The volatility looks dramatic, but it does not automatically signal the end of the bull market.
What we are likely seeing is a classic late-stage correction within a strong trend, triggered by thin liquidity, margin calls, and cross-asset stress. When metals rise too far, too fast, they become a source of liquidity. Investors sell what is up to fund what is breaking elsewhere. A firmer dollar and crowded positioning simply accelerated the move.

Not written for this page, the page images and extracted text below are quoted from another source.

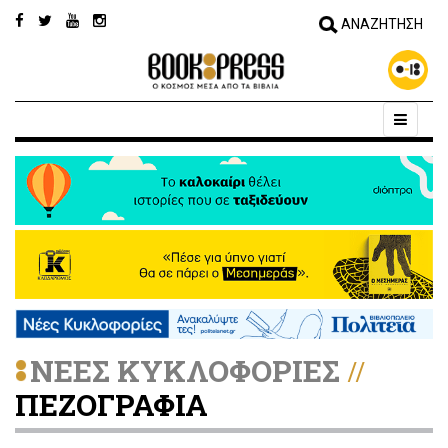
ΝΕΕΣ ΚΥΚΛΟΦΟΡΙΕΣ
//
ΠΕΖΟΓΡΑΦΙΑ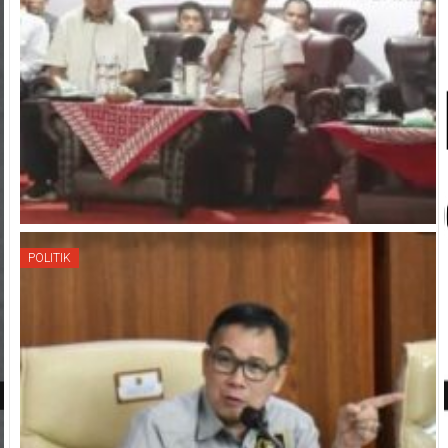
POLITIK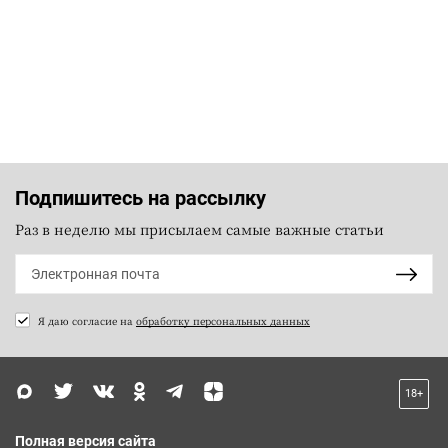
Подпишитесь на рассылку
Раз в неделю мы присылаем самые важные статьи
Я даю согласие на
обработку персональных данных
18+
Полная версия сайта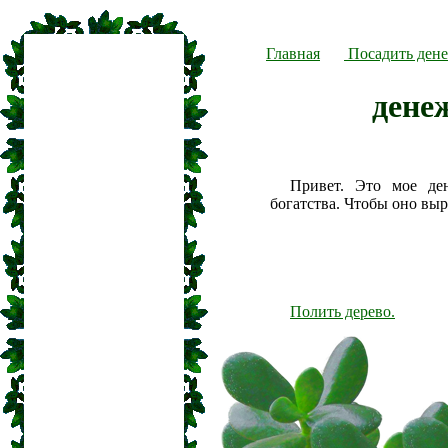
Главная
Посадить дене
дене
Привет. Это мое де
богатства. Чтобы оно вы
Полить дерево.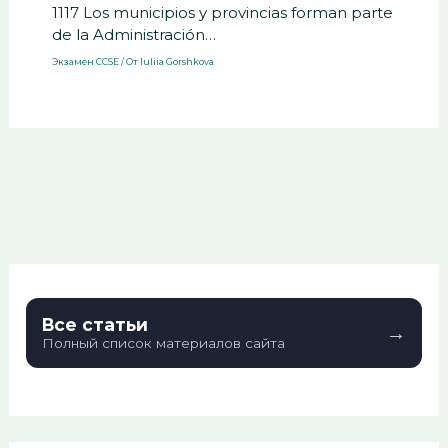
1117 Los municipios y provincias forman parte
de la Administración…
Экзамен CCSE
/ От
Iuliia Gorshkova
Все статьи
→
Полный список материалов сайта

Can momentum rebuild quickly?
Yes, but not in a straight line. If gold can stabilise above the prior breakout zone around the low-$5,000s and volatility compresses, upside momentum can return. Silver will remain more volatile and usually lags first on the rebound due to its higher speculative component.
Sell or add?
Into panic selling, I would not chase exits. For long-term holders, this looks more like a trimming or hedging zone rather than a full liquidation. For those underweight, staggered adds make sense only after volatility cools and price bases. Catching falling knives in one-minute bars is not a strategy.
Is the bull still here?
Structurally, yes. Central bank demand, geopolitical risk, and long-term currency debasement have not changed in a week. What has changed is positioning. Bulls needed to be shaken out. That process is uncomfortable, but it is often how secular uptrends reset before the next leg.
In short, this looks like a violent reset, not a thesis break. The next few sessions are about stabilisation, not hero trades.